L’analyse introduit la notion de stratigraphie spectrale : une hiérarchie de profondeurs de stabilisation associées aux modes propres d’un Laplacien relationnel. Lorsque les secteurs spectraux deviennent stabilisables à différents stades de la cascade de relaxation, le profil obtenu forme naturellement des niveaux stratifiés discrets.

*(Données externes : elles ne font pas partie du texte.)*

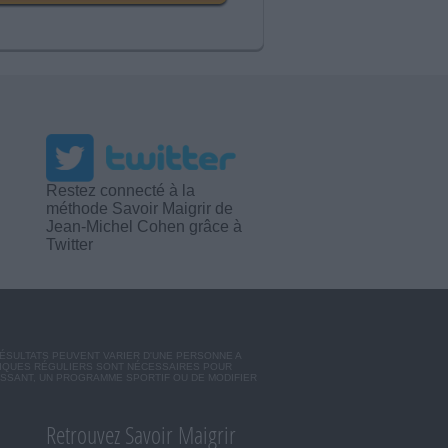
Restez connecté à la
méthode Savoir Maigrir de
Jean-Michel Cohen grâce à
Twitter
RÉSULTATS PEUVENT VARIER D'UNE PERSONNE A
SIQUES RÉGULIERS SONT NÉCESSAIRES POUR
ISSANT, UN PROGRAMME SPORTIF OU DE MODIFIER
Retrouvez Savoir Maigrir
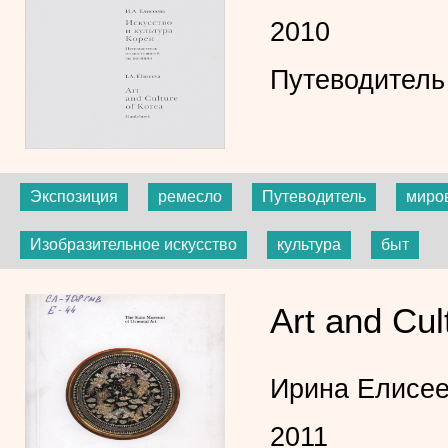
2010
Путеводитель
Экспозиция
ремесло
Путеводитель
миро
Изобразительное искусство
культура
быт
Art and Cul
Ирина Елисе
2011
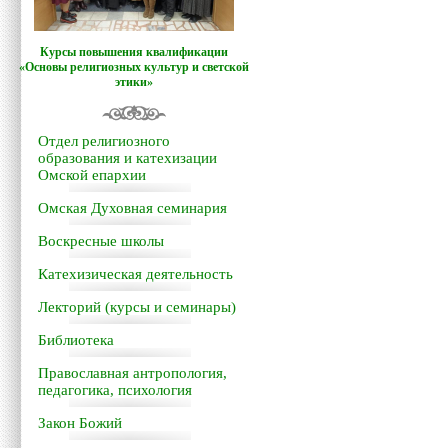
Курсы повышения квалификации
«Основы религиозных культур и светской
этики»
Отдел религиозного
образования и катехизации
Омской епархии
Омская Духовная семинария
Воскресные школы
Катехизическая деятельность
Лекторий (курсы и семинары)
Библиотека
Православная антропология,
педагогика, психология
Закон Божий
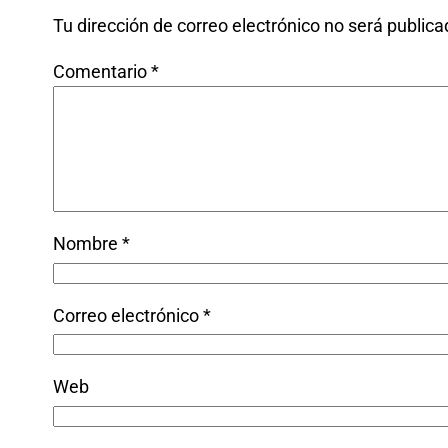
Tu dirección de correo electrónico no será publica
Comentario
*
Nombre
*
Correo electrónico
*
Web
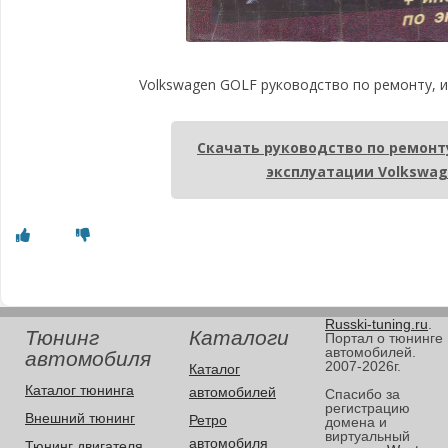
Volkswagen GOLF руководство по ремонту, и
Скачать руководство по ремонт
эксплуатации Volkswag
Russki-tuning.ru
.
Тюнинг
Каталоги
Портал о тюнинге
автомобилей.
автомобиля
2007-2026г.
Каталог
Каталог тюнинга
автомобилей
Спасибо за
регистрацию
Внешний тюнинг
Ретро
домена и
виртуальный
автомобиля
Тюнинг двигателя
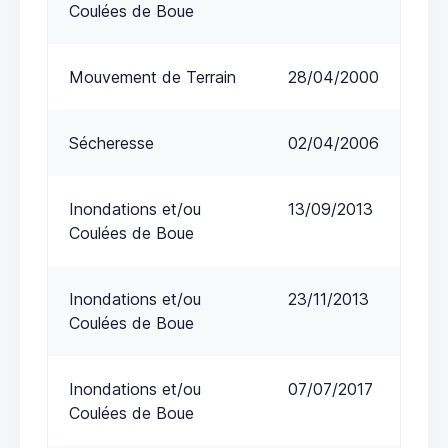
Coulées de Boue
Mouvement de Terrain
28/04/2000
Sécheresse
02/04/2006
Inondations et/ou
13/09/2013
Coulées de Boue
Inondations et/ou
23/11/2013
Coulées de Boue
Inondations et/ou
07/07/2017
Coulées de Boue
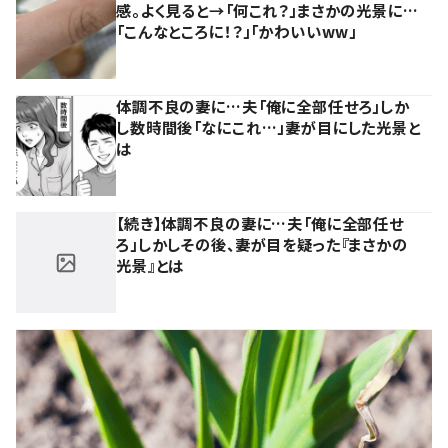
感。よく見ると→「何これ？」まさかの光景に…
「こんなところに！？」「かわいいww」
体調不良の妻に…夫「俺に全部任せろ」しか
し数時間後「なにこれ…」妻が目にした光景と
は
【続き】体調不良の妻に…夫「俺に全部任せ
ろ」しかしその後、妻が目を疑った『まさかの
光景』とは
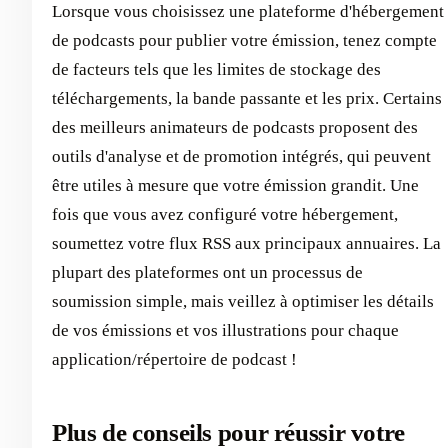
Lorsque vous choisissez une plateforme d'hébergement
de podcasts pour publier votre émission, tenez compte
de facteurs tels que les limites de stockage des
téléchargements, la bande passante et les prix. Certains
des meilleurs animateurs de podcasts proposent des
outils d'analyse et de promotion intégrés, qui peuvent
être utiles à mesure que votre émission grandit. Une
fois que vous avez configuré votre hébergement,
soumettez votre flux RSS aux principaux annuaires. La
plupart des plateformes ont un processus de
soumission simple, mais veillez à optimiser les détails
de vos émissions et vos illustrations pour chaque
application/répertoire de podcast !
Plus de conseils pour réussir votre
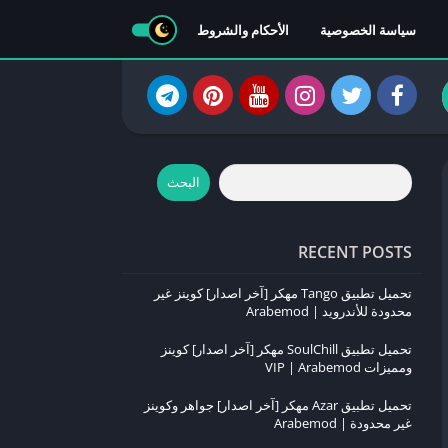
سياسة الخصوصية
الأحكام والشروط
البحث
RECENT POSTS
تحميل تطبيق Tango مهكر [آخر اصدار] كوينز غير
محدودة للأندرويد | Arabemod
تحميل تطبيق SoulChill مهكر [آخر اصدار] كوينز
ومميزات VIP | Arabemod
تحميل تطبيق Azar مهكر [آخر اصدار] جواهر وكوينز
غير محدودة | Arabemod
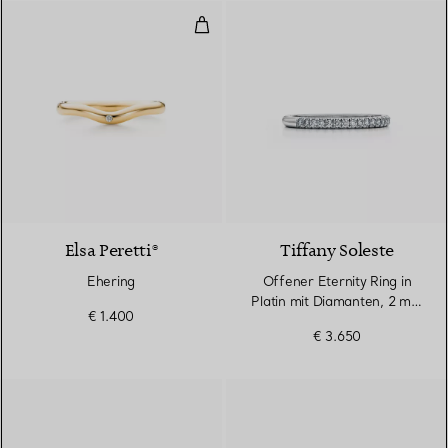
Ehering
3 Materialien
Elsa Peretti®
Tiffany Soleste
Ehering
Offener Eternity Ring in
Platin mit Diamanten, 2 mm
€ 1.400
breit
€ 3.650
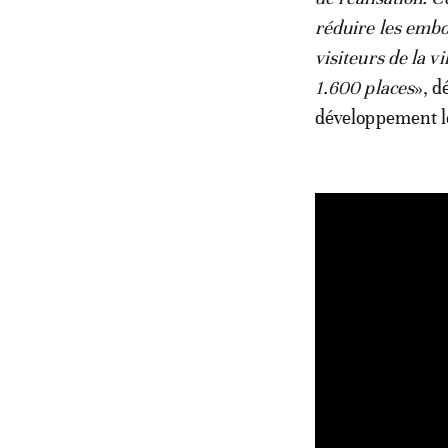
réduire les embou
visiteurs de la vi
1.600 places
», d
développement l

Dans ce cadre, les générations de particules correspondent à des groupes de modes qui se stabilisent à des profondeurs comparables. Le nombre de générations est ainsi déterminé par la structure du spectre relationnel sous-jacent.
Contributions principales
- Stratigraphie spectrale : introduction d’un profil de profondeur de stabilisation décrivant quand les modes deviennent dynamiquement accessibles.
- Résultat d’impossibilité : des seuils scalaires ne peuvent produire une structure générationnelle discrète.
- Mécanisme représentationnel : les niveaux spectraux discrets émergent naturellement de la structure des représentations.
- Spectres à trois niveaux : certains graphes relationnels présentent exactement trois classes spectrales non nulles.
- Interprétation structurelle : les générations correspondent aux strates spectrales de modes stabilisables.
Interprétation
L’analyse met en évidence une séparation naturelle entre l’origine structurelle des générations et les mécanismes physiques contrôlant les échelles de masse.
- Topologie de groupe : détermine le nombre de strates spectrales et donc le nombre de générations.
- Dynamique projective : fixe la séparation des profondeurs de stabilisation et donc la hiérarchie des masses.
- Contraintes d’admissibilité : déterminent quels secteurs se stabilisent en premier.
Dans cette perspective, l’existence de trois générations peut être interprétée comme une conséquence de l’organisation spectrale, plutôt qu’une propriété arbitraire du modèle standard.
Relation avec le programme Cosmochrony
La stratigraphie spectrale complète les autres composantes du programme. L’admissibilité spectrale détermine quels modes peuvent exister, tandis que la capacité spectrale mesure leur agrégation globale.
La stratigraphie introduit une dimension dynamique en analysant quand les secteurs se stabilisent le long de la cascade. Ensemble, ces éléments relient spectres relationnels et phénoménologie des particules.
Références
Jérôme Beau. Spectral Stratigraphy and the Emergence of Particle Generations. Prépublication, Zenodo.